At this point, you can make the hardware connections and power on your Pyboard. Then, you can copy the file to your Pyboard and execute it as shown below.

>>> import pyboard_SPI
Reading temperature every second.
Press CTRL-C to stop.
Temperature is 32.0 Celsius.
Temperature is 31.75 Celsius.
Temperature is 32.0 Celsius.
Temperature is 32.5 Celsius.
Temperature is 33.5 Celsius.
Temperature is 34.0 Celsius.
Temperature is 34.25 Celsius.
Temperature is 34.5 Celsius.
Temperature is 34.5 Celsius.
...

Once you run the example, you should see it produce values in degrees Celsius. If you see 0.00, you likely do not have the SPI interface connected properly. Check your wiring against the figure above. If you see values but they go down when you expose the thermocouple tip to heat, you need to reverse the wires. Be sure to power off the board first to avoid damaging the sensor, breakout board, or your Pyboard!

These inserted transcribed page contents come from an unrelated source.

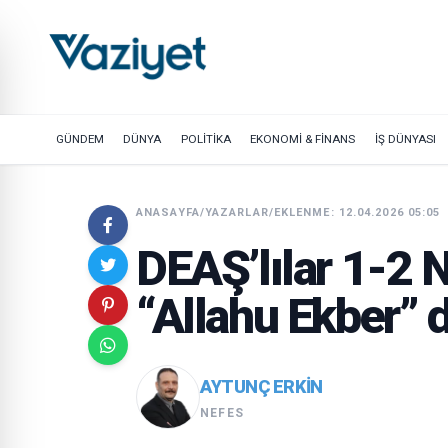
GÜNDEM
DÜNYA
POLİTİKA
EKONOMİ & FİNANS
İŞ DÜNYASI
ANASAYFA
/
YAZARLAR
/
EKLENME: 12.04.2026 05:05
DEAŞ’lılar 1-2 N
“Allahu Ekber” d
AYTUNÇ ERKIN
NEFES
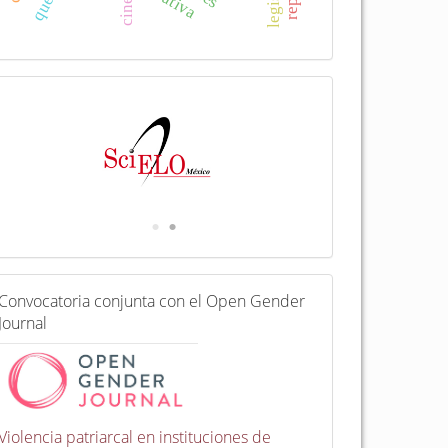
I
n
d
e
x
a
d
a
e
n
C
Convocatoria conjunta con el Open Gender
o
Journal
n
v
o
c
a
t
Violencia patriarcal en instituciones de
o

If you would like to run this example with the WiPy, you can! Simply alter the code to use the WiPy SPI class and its initialization sequence as shown at https://docs.pycom.io/chapter/firmwareapi/pycom/machine/SPI.html . You will also have to change the includes a bit, but this is good practice for the example project chapters.

Summary

Accessing the low-level hardware through the firmware is where the true elegance and in some cases complexity of using MicroPython begins. Given that the available boards differ, it should be no surprise that the low-level support in the firmware also differs. Thus, when planning MicroPython IOT projects, we must consider what we want to do and whether our board (and firmware) supports it. We also need to know what breakout boards and devices we want to connect to and if there are drivers or other libraries we can use to access them. In this case, most breakout boards with I2C or SPI interfaces will require some form of driver.

In this chapter, we explored some of the low-level support in the firmware and specialized support for the Pyboard and WiPy. As we discovered, this is where the code becomes very specialized. As we saw, it sometimes is a matter of choosing a different library to import, but sometimes the classes, functions, and even how to use the functions differs from one board to another.

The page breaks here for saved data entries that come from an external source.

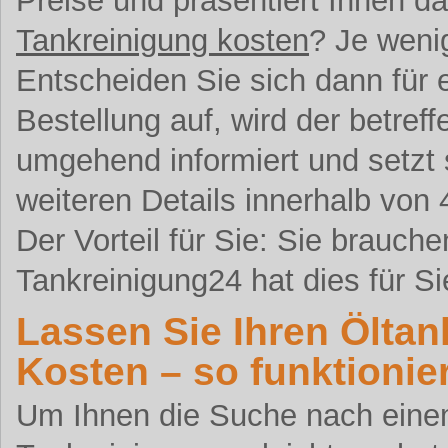
Preise und präsentiert Ihnen da
Tankreinigung kosten
? Je weni
Entscheiden Sie sich dann für 
Bestellung auf, wird der betreff
umgehend informiert und setzt
weiteren Details innerhalb von
Der Vorteil für Sie: Sie brauch
Tankreinigung24 hat dies für Si
Lassen Sie Ihren Öltan
Kosten – so funktionie
Um Ihnen die Suche nach einem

We also saw a lot of code in this chapter – more than any previous chapter. The examples in this chapter are meant to be examples for you to see how things are done rather than projects to implement on your own (although you’re welcome and encouraged to do so). We will see more hands-on projects with a greater level of detail in later chapters.

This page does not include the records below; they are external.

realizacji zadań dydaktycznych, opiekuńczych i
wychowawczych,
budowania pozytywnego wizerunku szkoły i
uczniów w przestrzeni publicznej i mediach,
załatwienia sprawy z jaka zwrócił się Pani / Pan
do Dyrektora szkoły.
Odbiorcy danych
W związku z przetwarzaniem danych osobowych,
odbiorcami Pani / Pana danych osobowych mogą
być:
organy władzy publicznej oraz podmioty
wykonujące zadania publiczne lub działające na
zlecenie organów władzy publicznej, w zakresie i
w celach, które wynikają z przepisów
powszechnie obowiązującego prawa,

In the next chapter, we take a short detour in the form of a short tutorial on electronics. If you’ve never worked with electronics before, the next chapter will give you the information you need to complete the projects in this book and prepare you for an exciting new hobby – building MicroPython IOT projects!

Footnotes

3 Whenever you find yourself making functions for commonly used code, it is time to consider adding it to a library of your favorite functions to make the code available for all your programs as we discussed in Chapter 5.

4 No, I am not affiliated with either of these – merely a devoted fan and frequent return customer. Check them out!

5 But feel free if you are curious. If you do, you will see an interesting bit of code that demonstrates the addressability of I2C devices.